EVs are generally less complicated than ICEs, with fewer parts and simple energy paths that enable market penetration by dozens of new OEMs. Despite those benefits, thermal management of both the battery and passenger comfort systems remains one of the biggest remaining hurdles to the global adoption of EVs. The combustion reaction in ICEs provides the engine with plenty of thermal energy, some of which heats the cabin and engine in cold weather. Conversely, EVs have to use battery capacity to heat the passenger cabin and regulate the battery’s temperature, both of which prefer to be between 20-25°C. This additional power-draw dramatically reducing the EV’s range. Even regenerative braking, a significant option to extend EV range, loses effectiveness in extremely cold climates.
Temperature extremes outside the desired range have varying effects on the battery and vehicle performance. Extreme heat accelerates the corrosion reaction, which shortens battery life. Extreme cold greatly increases the resistance to electron flow, but this effect only hurts performance as opposed to the battery itself. There are numerous workarounds that EV manufacturers suggest: preheating the cabin and battery while charging, discharging a stream of energy to decrease temperature differential between the battery and the ambient environment, and not letting the charge drop below 15-20%. These solutions incrementally help cold-weather range, but the solution to the problem is likely a [commercially-viable] thermodynamic one. Here are three innovative, enabling technologies for thermal management of EVs.
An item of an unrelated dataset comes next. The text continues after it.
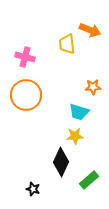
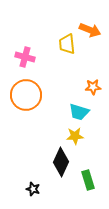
green rectangle: moved 1 px left; rotated 66 degrees counterclockwise
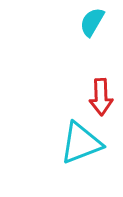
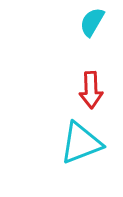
red arrow: moved 10 px left, 7 px up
One solution is the heat pump, an external vapor-compression system with an independent compressor and expansion valve. The system transfers heat to where it is needed most, either to the cabin/battery in cold weather or away from those zones in warm weather. Nissan employed the first commercially-available heat pump on the 2013 Leaf. While they provide an attractive solution to the thermal management, a challenge OEMs have encountered with heat pumps is the battery capacity required to haul the additional system components counteracts the energy benefit they provide.
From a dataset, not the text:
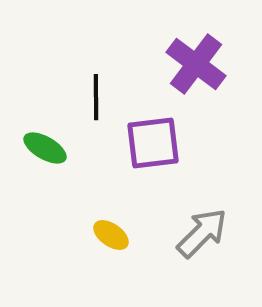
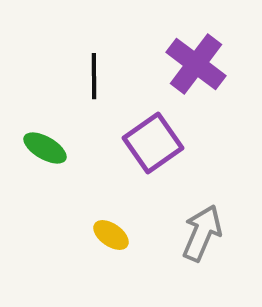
black line: moved 2 px left, 21 px up
purple square: rotated 28 degrees counterclockwise
gray arrow: rotated 22 degrees counterclockwise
Heat pumps using traditional organic refrigerants typically only provide around 2-3 kW of heating energy, while peak load point for rapid charging or high-performance demands 15 kW or above at cold ambients. Using a more thermodynamically-efficient refrigerant, such as CO2, could provide the heating load, but comes at the cost of thick material grades dictated by its high operating pressures at typical run conditions. VW is rolling out a CO2 refrigerant EV in 2019.
Vehicle mass is indirectly related to range, and the more the EV weighs, the less sense the option makes. Another drawback of heat pumps is that that system does not operate below -10°C, which means another supplemental component, such as a resistive heater (and its requisite mass) would be needed to preheat the heat pump system.
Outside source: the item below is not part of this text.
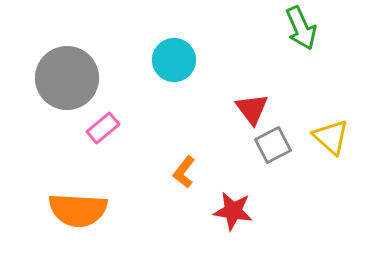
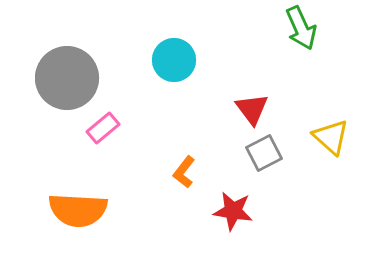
gray square: moved 9 px left, 8 px down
Positive Temperature Coefficient (PTC) Heaters
If the EVs need a resistive heater, such as a positive temperature coefficient (PTC) device, to preheat the heating system, could the PTC heater alone handle the entire heating operation? Borg Warner rolled out a high-voltage PTC heater for Chinese EV manufacturer NIO. The heater rapidly warms the cabin and defrosts the windows, though the peak power output is only 7kW. Though the peak load is not yet high enough, this solution is a more robust one that can handle the extremely cold temperatures, where the EV needs heating the most.
Liquid Immersion Cooling
An emerging option for managing the battery temperature is dielectric liquid immersion, widely known as a leading cooling technology in the data center industry. Ricardo has explored liquid immersion as a battery chiller option, but to date, OEMs have not widely explored this approach. GRC and Engineered Fluids are two leading suppliers of liquid immersion technology. The objective of the approach is to trim the extreme temperatures the battery sees with a high-specific heat fluid that is safe around electronic components. Two-phase immersion cooling is a popular option for battery thermal management, but because it needs to operate at the saturation temperature, two-phase immersion has a limited operating window for a given heat transfer rate. Single-phase immersion had a broader range of applicability, and drastically extends the amount of time the battery takes to soak to extreme ambient temperatures. The high heat capacity also enables smaller components, helping the mass challenge, and dielectric fluids are available in environmentally-friendly chemistries.
Thermal management is one of the biggest hurdles EVs still face before they achieve cost parity with ICEs and the company or researcher that best solves that problem will be well-positioned for success when the volumes ramp up.